The Gwich’in Steering Committee thanked the Biden administration and Haaland “for taking another step toward protecting sacred lands in the Arctic Refuge.”

The committee’s statement said, “there is so much more to do to protect these lands for future generations, and today’s action is a step in that direction.”

Alaska’s congressional delegation and Gov. Mike Dunleavy meanwhile rebuked what they called cancellation of lawful leases in the wildlife refuge.

Sen. Lisa Murkowski, R-Alaska, said that suspending the leases lies in direct conflict with the 2017 Tax Cuts and Jobs Act, through which Congress mandated the oil and gas leaving program for the Coastal Plain and ordered at least two lease sales by 2024.

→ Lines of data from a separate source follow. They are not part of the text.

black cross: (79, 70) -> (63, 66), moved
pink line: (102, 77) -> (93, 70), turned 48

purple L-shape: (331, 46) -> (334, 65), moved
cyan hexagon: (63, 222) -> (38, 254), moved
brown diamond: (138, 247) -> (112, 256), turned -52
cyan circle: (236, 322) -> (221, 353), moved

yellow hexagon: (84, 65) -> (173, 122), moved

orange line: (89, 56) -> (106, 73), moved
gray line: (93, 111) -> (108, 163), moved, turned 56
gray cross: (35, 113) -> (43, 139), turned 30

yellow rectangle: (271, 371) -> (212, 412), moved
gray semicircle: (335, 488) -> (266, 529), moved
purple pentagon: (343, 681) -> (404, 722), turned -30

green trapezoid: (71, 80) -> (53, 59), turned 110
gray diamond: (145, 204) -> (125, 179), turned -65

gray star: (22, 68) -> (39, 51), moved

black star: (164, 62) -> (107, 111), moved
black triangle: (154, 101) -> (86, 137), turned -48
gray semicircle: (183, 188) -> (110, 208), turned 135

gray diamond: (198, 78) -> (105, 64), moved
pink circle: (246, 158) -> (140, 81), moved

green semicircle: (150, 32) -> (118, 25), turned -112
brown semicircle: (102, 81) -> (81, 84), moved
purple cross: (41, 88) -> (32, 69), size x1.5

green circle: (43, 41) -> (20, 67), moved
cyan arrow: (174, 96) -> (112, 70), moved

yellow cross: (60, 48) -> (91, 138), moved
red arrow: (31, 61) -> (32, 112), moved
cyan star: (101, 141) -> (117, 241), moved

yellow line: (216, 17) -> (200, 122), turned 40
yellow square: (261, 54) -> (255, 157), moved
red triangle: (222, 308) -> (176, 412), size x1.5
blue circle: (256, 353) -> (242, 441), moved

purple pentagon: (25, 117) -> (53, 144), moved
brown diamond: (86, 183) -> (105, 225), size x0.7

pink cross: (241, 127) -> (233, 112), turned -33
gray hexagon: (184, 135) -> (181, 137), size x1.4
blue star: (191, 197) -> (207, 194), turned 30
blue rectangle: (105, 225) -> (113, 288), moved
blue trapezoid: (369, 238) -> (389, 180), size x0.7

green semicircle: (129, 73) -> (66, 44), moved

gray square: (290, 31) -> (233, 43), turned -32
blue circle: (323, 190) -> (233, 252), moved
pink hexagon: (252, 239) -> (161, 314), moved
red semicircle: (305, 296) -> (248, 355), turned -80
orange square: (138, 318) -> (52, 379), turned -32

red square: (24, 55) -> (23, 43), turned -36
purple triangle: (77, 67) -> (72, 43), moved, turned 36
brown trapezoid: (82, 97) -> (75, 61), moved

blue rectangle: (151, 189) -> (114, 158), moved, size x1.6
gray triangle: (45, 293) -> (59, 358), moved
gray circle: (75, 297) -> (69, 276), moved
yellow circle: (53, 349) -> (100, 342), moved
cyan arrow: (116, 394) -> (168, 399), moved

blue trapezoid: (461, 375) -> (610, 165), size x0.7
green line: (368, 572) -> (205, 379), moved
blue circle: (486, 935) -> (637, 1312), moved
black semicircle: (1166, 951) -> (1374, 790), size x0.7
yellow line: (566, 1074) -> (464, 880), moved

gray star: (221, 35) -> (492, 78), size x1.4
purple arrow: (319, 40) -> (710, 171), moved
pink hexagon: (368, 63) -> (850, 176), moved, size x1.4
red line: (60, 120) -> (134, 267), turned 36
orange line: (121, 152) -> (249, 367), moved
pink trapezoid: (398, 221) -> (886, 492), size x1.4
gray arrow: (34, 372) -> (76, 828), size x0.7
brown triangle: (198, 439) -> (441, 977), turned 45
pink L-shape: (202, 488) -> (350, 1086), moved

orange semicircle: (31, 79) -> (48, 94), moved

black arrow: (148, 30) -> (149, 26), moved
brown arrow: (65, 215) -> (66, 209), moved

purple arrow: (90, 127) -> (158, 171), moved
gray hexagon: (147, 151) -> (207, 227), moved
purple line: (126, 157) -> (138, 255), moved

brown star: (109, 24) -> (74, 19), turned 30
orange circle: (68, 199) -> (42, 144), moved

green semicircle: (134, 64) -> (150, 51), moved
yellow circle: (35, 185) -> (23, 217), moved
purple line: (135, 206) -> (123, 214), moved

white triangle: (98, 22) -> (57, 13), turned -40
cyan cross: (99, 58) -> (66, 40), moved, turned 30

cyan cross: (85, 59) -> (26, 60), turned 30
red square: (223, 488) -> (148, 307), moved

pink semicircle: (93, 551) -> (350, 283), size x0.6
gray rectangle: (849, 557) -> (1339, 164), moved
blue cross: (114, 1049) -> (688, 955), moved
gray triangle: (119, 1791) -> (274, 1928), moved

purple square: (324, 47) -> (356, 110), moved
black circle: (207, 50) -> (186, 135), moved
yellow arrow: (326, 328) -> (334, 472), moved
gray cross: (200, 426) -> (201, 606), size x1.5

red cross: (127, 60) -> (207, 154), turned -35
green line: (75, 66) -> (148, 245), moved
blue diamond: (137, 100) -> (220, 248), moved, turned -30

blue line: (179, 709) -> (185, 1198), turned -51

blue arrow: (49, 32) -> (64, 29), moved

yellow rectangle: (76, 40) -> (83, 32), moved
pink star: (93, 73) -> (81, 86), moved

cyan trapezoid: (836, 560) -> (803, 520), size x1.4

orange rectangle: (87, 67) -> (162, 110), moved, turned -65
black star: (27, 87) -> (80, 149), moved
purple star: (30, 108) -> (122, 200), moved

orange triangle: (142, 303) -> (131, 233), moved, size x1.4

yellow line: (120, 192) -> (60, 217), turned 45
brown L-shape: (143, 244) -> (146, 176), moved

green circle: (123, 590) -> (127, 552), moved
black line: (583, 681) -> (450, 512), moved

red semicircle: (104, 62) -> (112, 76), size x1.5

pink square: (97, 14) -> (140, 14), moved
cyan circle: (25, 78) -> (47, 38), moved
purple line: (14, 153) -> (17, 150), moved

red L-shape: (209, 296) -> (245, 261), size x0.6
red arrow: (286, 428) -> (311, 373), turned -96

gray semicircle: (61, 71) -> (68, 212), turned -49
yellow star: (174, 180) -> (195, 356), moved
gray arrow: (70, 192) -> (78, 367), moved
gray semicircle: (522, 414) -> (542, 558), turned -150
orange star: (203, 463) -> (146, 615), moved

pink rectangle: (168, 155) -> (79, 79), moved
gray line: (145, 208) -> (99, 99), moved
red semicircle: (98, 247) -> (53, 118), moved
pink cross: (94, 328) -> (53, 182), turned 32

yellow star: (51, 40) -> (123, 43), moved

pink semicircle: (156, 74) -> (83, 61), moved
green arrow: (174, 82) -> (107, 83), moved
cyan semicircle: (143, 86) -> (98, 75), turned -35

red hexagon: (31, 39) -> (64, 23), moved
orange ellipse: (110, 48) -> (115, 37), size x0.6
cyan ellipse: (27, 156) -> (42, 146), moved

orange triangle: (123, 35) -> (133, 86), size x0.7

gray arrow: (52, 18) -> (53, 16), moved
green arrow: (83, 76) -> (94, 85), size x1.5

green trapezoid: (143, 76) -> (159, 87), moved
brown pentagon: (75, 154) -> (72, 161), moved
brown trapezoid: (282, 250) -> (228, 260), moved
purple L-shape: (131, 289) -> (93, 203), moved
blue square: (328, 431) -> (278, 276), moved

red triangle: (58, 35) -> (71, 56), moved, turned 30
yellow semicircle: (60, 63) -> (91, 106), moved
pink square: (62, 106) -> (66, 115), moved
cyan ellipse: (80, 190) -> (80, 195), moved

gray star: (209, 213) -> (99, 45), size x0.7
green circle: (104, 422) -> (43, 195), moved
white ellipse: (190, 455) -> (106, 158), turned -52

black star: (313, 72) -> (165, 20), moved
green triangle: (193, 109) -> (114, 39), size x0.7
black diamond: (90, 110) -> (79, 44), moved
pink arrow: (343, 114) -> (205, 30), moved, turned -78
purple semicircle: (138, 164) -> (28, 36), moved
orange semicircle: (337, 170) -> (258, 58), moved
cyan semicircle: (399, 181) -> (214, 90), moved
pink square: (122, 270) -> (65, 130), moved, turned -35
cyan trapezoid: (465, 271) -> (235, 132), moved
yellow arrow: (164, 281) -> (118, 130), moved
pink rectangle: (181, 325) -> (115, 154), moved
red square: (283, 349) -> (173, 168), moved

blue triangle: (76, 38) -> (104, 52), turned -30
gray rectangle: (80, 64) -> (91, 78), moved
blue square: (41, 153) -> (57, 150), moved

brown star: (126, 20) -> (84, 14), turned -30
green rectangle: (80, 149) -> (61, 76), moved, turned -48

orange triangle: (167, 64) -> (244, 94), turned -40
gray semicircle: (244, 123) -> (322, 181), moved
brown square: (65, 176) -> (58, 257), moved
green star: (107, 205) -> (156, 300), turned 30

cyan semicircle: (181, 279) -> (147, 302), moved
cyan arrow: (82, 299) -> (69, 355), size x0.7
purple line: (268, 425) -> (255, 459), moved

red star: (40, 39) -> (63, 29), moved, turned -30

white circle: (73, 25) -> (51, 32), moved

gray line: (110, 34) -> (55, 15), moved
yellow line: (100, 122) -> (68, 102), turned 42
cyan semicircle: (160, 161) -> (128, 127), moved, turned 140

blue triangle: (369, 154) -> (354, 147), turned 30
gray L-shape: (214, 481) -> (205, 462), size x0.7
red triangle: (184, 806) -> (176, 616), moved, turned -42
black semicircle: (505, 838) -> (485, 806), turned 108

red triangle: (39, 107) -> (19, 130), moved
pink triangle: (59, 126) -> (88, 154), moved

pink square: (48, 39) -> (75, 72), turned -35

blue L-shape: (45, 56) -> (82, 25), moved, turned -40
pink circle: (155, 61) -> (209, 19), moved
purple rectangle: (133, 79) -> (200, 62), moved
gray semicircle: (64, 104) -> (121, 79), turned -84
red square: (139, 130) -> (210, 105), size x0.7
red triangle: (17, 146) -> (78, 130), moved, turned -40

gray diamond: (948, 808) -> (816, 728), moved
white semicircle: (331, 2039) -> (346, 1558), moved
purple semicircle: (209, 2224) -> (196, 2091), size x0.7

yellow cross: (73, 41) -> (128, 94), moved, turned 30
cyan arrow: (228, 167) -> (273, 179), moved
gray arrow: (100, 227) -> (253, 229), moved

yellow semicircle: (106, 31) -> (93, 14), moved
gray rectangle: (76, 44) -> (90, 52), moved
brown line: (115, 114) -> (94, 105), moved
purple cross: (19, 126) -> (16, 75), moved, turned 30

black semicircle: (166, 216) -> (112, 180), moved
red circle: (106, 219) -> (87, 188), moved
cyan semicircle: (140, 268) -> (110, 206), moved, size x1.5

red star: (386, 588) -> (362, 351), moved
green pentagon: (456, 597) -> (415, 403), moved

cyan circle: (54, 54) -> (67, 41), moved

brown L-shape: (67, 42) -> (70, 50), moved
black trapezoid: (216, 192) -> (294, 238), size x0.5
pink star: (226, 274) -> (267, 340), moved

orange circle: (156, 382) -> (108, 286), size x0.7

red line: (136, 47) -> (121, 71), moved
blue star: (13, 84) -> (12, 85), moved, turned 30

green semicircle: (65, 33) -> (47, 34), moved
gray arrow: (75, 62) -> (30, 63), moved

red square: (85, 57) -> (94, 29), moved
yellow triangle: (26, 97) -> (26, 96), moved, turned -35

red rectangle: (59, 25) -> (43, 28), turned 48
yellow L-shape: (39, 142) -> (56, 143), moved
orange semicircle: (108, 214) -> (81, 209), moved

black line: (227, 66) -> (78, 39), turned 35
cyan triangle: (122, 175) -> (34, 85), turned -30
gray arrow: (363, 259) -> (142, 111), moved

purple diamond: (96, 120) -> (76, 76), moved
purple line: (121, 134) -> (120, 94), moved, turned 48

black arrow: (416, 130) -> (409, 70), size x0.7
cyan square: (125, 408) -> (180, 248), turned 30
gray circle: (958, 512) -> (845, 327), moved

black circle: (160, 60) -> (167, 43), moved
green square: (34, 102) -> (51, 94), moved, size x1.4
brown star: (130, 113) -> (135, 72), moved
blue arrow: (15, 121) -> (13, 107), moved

“The oil and gas leasing program established by the Trump administration meets the legal mandates required by Congress including imposing a framework with a range of environmental safeguards that are successfully guiding production elsewhere in northern Alaska,” she said.

Dunleavy said he opposed “this assault on Alaska’s economy” and would use every means necessary “to undo this egregious federal overreach.”

A number of indigenous and conservation groups meanwhile applauded suspension of the leases, while calling for further action to protect the refuge. In a joint statement issued by over a dozen entities they said these lands are sacred to the Gwich’in and Inupiat peoples and nursery for the Porcupine caribou, polar bears and millions of migratory birds.

“There is still more to be done,” said Kristen Miller, acting executive director of the Alaska Wilderness League “Until the leases are canceled, they will remain a threat to one of the wildest places left in America.”